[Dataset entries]
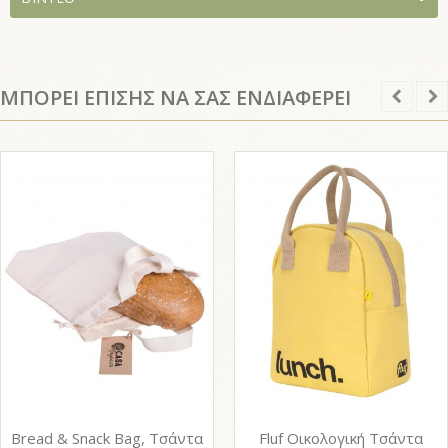
ΜΠΟΡΕΙ ΕΠΙΣΗΣ ΝΑ ΣΑΣ ΕΝΔΙΑΦΕΡΕΙ
Bread & Snack Bag, Τσάντα
Fluf Οικολογική Τσάντα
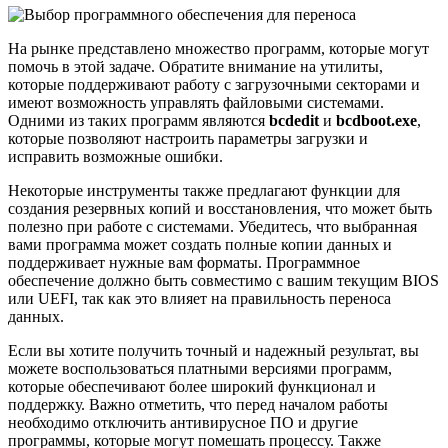
На рынке представлено множество программ, которые могут
помочь в этой задаче. Обратите внимание на утилиты,
которые поддерживают работу с загрузочными секторами и
имеют возможность управлять файловыми системами.
Одними из таких программ являются
bcdedit
и
bcdboot.exe
,
которые позволяют настроить параметры загрузки и
исправить возможные ошибки.
Некоторые инструменты также предлагают функции для
создания резервных копий и восстановления, что может быть
полезно при работе с системами. Убедитесь, что выбранная
вами программа может создать полные копии данных и
поддерживает нужные вам форматы. Программное
обеспечение должно быть совместимо с вашим текущим BIOS
или UEFI, так как это влияет на правильность переноса
данных.
Если вы хотите получить точный и надежный результат, вы
можете воспользоваться платными версиями программ,
которые обеспечивают более широкий функционал и
поддержку. Важно отметить, что перед началом работы
необходимо отключить антивирусное ПО и другие
программы, которые могут помешать процессу. Также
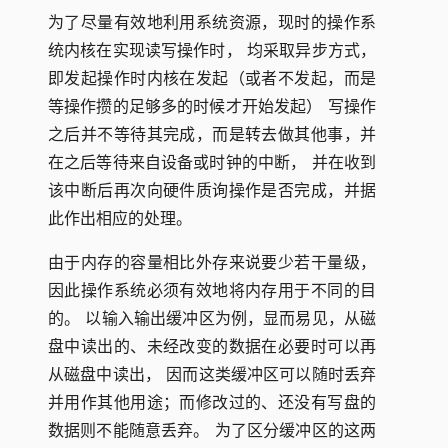
为了尽量有效地利用系统资源，现时的操作系
统内核在实现读写操作时， 均采取异步方式，
即发起操作时内核在发起（或者不发起，而是
等操作攒的足够多的时候才开始发起） 写操作
之后并不等待其完成，而是转去做其他事，并
在之后等待来自设备或时钟的中断， 并在收到
该中断后再次向硬件质询操作是否完成，并据
此作出相应的处理。
由于内存的容量相比外存来说要少若干量级，
因此操作系统必须有效地将内存用于不同的目
的。 以输入输出缓冲区为例，显而易见，从磁
盘中读出的、未经改变的数据在必要时可以再
从磁盘中读出， 因而这类缓冲区可以随时丢弃
并用作其他用途；而修改过的、还没有写盘的
数据则不能随意丢弃。 为了区分缓冲区的这两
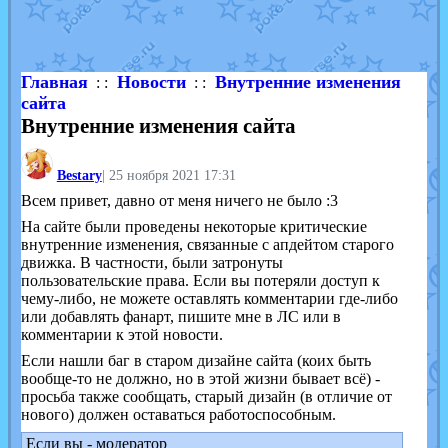
Shadow mismagius
от
JOK_julia
в фанарте.
художник
от
vicavica
в фанарте.
Главная
Новости
Внутренние изменения
: :
: :
сайта
Внутренние изменения сайта
Bestary
|
25 ноября 2021 17:31
Всем привет, давно от меня ничего не было :3
На сайте были проведены некоторые критические
внутренние изменения, связанные с апдейтом старого
движка. В частности, были затронуты
пользовательские права. Если вы потеряли доступ к
чему-либо, не можете оставлять комментарии где-либо
или добавлять фанарт, пишите мне в ЛС или в
комментарии к этой новости.
Если нашли баг в старом дизайне сайта (коих быть
вообще-то не должно, но в этой жизни бывает всё) -
просьба также сообщать, старый дизайн (в отличие от
нового) должен оставаться работоспособным.
Если вы - модератор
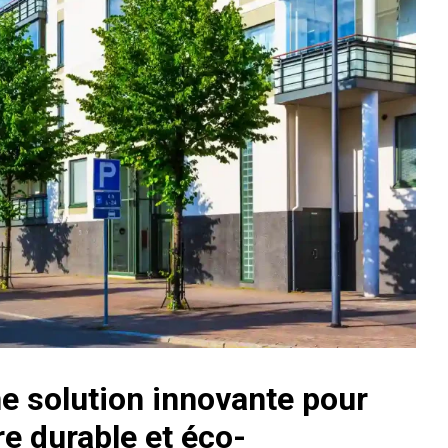
ne solution innovante pour
e durable et éco-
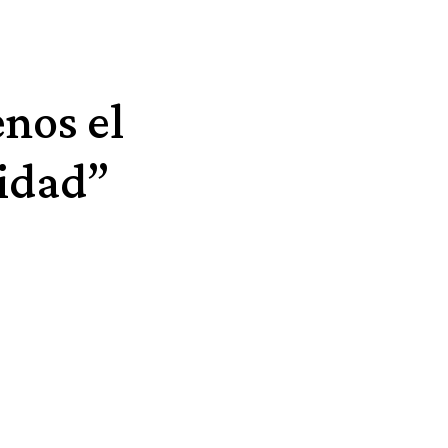
nos el
lidad”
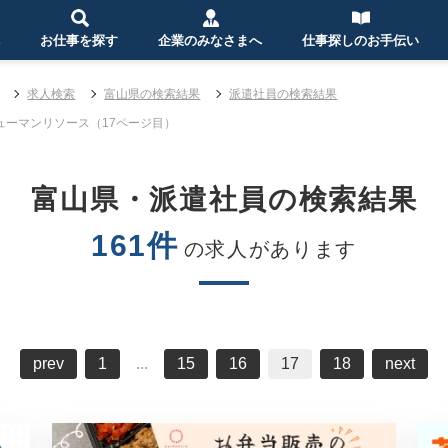
お仕事を探す
企業のみなさまへ
仕事探しのお手伝い
求人検索
富山県の検索結果
派遣社員の検索結果
ューマンリソース（17ページ目）
富山県・派遣社員の検索結果
161件
の求人があります
prev
1
...
15
16
17
18
next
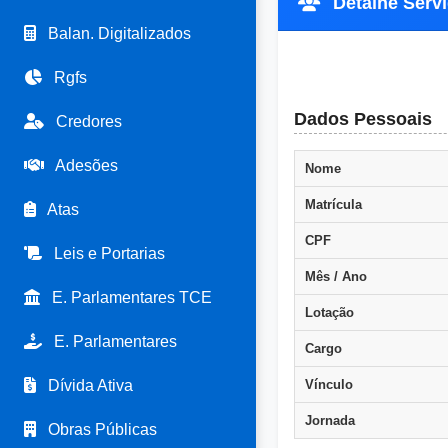
Detalhe Servi
Balan. Digitalizados
Rgfs
Dados Pessoais
Credores
Adesões
Nome
Matrícula
Atas
CPF
Leis e Portarias
Mês / Ano
E. Parlamentares TCE
Lotação
E. Parlamentares
Cargo
Dívida Ativa
Vínculo
Jornada
Obras Públicas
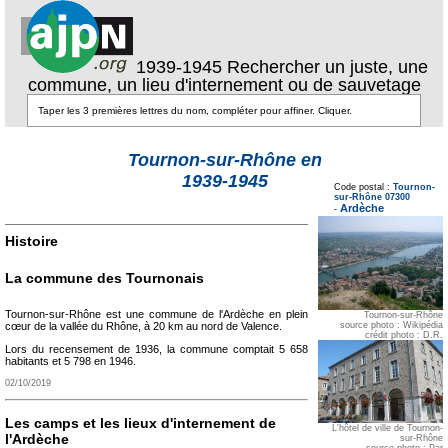
1939-1945 Rechercher un juste, une
commune, un lieu d'internement ou de sauvetage
Tournon-sur-Rhône en
Texte pour ecartement
1939-1945
lateral
Code postal :
Tournon-
Texte pour
sur-Rhône 07300
ecartement lateral
Ardèche
-
Histoire
La commune des Tournonais
Tournon-sur-Rhône est une commune de l'Ardèche en plein
Tournon-sur-Rhône
source photo : Wikipédia
cœur de la vallée du Rhône, à 20 km au nord de Valence.
crédit photo : D.R.
Lors du recensement de 1936, la commune comptait 5 658
habitants et 5 798 en 1946.
02/10/2019
Les camps et les lieux d'internement de
L'hôtel de ville de Tournon-
l'Ardèche
sur-Rhône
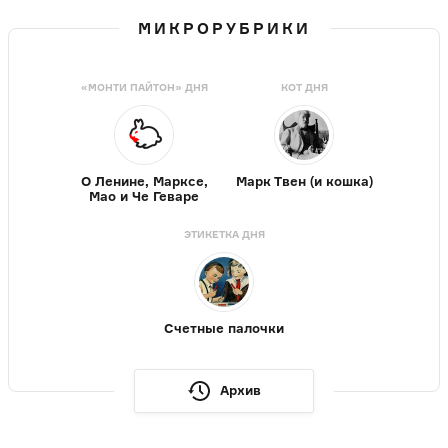
МИКРОРУБРИКИ
«МОНТИ ПАЙТОН» ДНЯ
КОТ ДНЯ
О Ленине, Марксе,
Марк Твен (и кошка)
Мао и Че Геваре
ЭТИКЕТКА ДНЯ
Счетные палочки
Архив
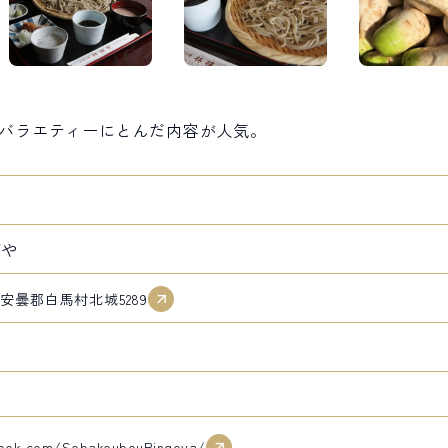
バラエティーにとんだ内容が人気。
ごや
北安曇郡白馬村北城5289
book.com/SobakoubouRingoya/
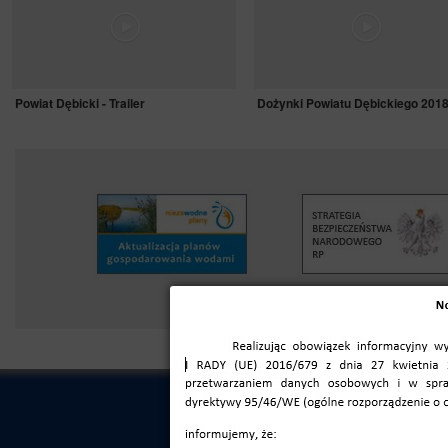
Powiat Dębicki - Trailer
Dożynki Powiatu Dębickiego 201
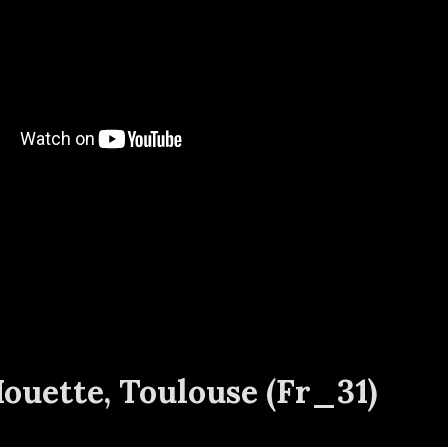
Mouette, Toulouse (Fr_31)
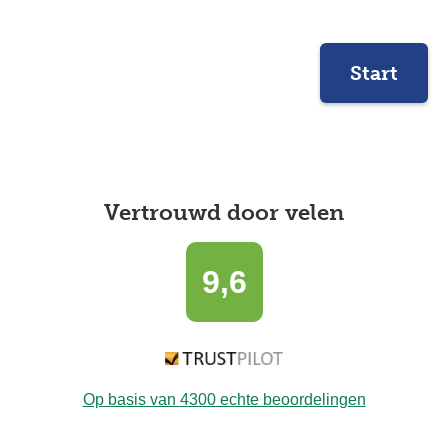
Start
Vertrouwd door velen
9,6
Op basis van
4300
echte beoordelingen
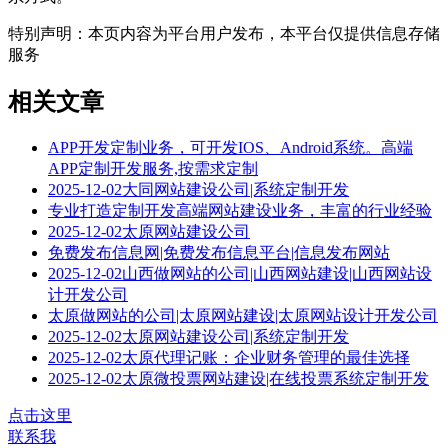
特别声明：本页内容为平台用户发布，本平台仅提供信息存储
服务
相关文章
APP开发定制业务，可开发IOS、Android系统。高端
APP定制开发服务,按需求定制
2025-12-02大同网站建设公司|系统定制开发
专业打造定制开发高端网站建设业务，丰富的行业经验
2025-12-02太原网站建设公司
免费发布信息网|免费发布信息平台|信息发布网站
2025-12-02山西做网站的公司|山西网站建设|山西网站设
计开发公司
太原做网站的公司|太原网站建设|太原网站设计开发公司
2025-12-02太原网站建设公司|系统定制开发
2025-12-02太原代理记账：企业财务管理的最佳选择
2025-12-02太原微投票网站建设|在线投票系统定制开发
点击这里
联系我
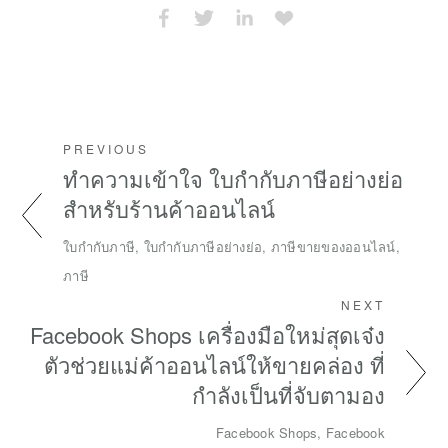
PREVIOUS
ทำความเข้าใจ ใบกำกับภาษีอย่างย่อ
สำหรับร้านค้าออนไลน์
ใบกำกับภาษี, ใบกำกับภาษีอย่างย่อ, ภาษีขายของออนไลน์,
ภาษี
NEXT
Facebook Shops เครื่องมือใหม่สุดเจ๋ง
ตัวช่วยแม่ค้าออนไลน์ให้ขายคล่อง ที่
กำลังเป็นที่จับตามอง
Facebook Shops, Facebook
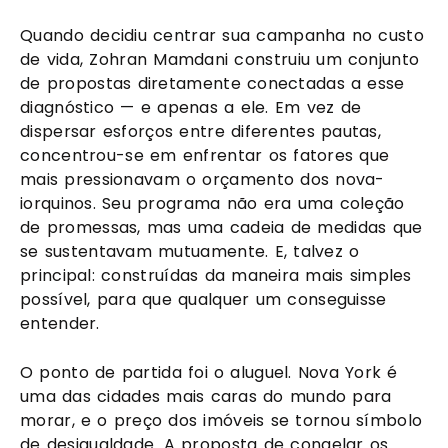
Quando decidiu centrar sua campanha no custo
de vida, Zohran Mamdani construiu um conjunto
de propostas diretamente conectadas a esse
diagnóstico — e apenas a ele. Em vez de
dispersar esforços entre diferentes pautas,
concentrou-se em enfrentar os fatores que
mais pressionavam o orçamento dos nova-
iorquinos. Seu programa não era uma coleção
de promessas, mas uma cadeia de medidas que
se sustentavam mutuamente. E, talvez o
principal: construídas da maneira mais simples
possível, para que qualquer um conseguisse
entender.
O ponto de partida foi o aluguel. Nova York é
uma das cidades mais caras do mundo para
morar, e o preço dos imóveis se tornou símbolo
de desigualdade. A proposta de congelar os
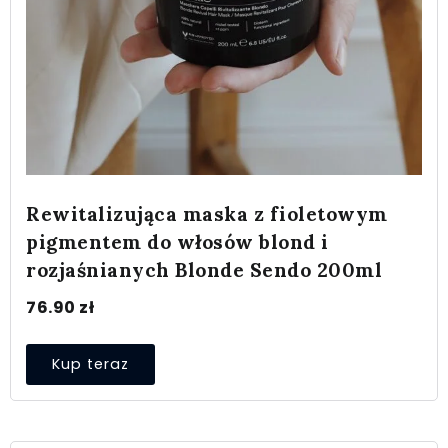
Rewitalizująca maska z fioletowym
pigmentem do włosów blond i
rozjaśnianych Blonde Sendo 200ml
76.90
zł
Kup teraz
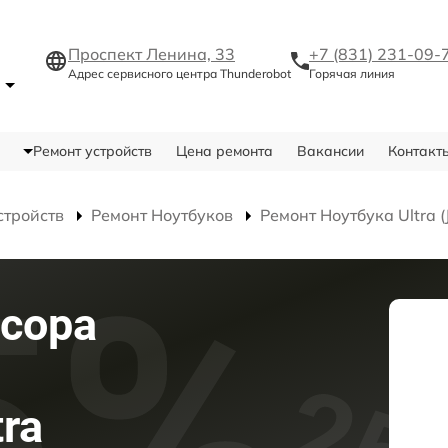
Проспект Ленина, 33
+7 (831) 231-09-
Адрес сервисного центра Thunderobot
Горячая линия
е
Ремонт устройств
Цена ремонта
Вакансии
Контакт
стройств
Ремонт Ноутбуков
Ремонт Ноутбука Ultra 
сора
tra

WHAT YOU SHOULD DO: Whenever the word "บภาษ" shows up in a line of the entries, list that line.

OUTPUT OF THE TASK:
ทำความเข้าใจ ใบกำกับภาษีอย่างย่อ
ใบกำกับภาษี, ใบกำกับภาษีอย่างย่อ, ภาษีขายของออนไลน์,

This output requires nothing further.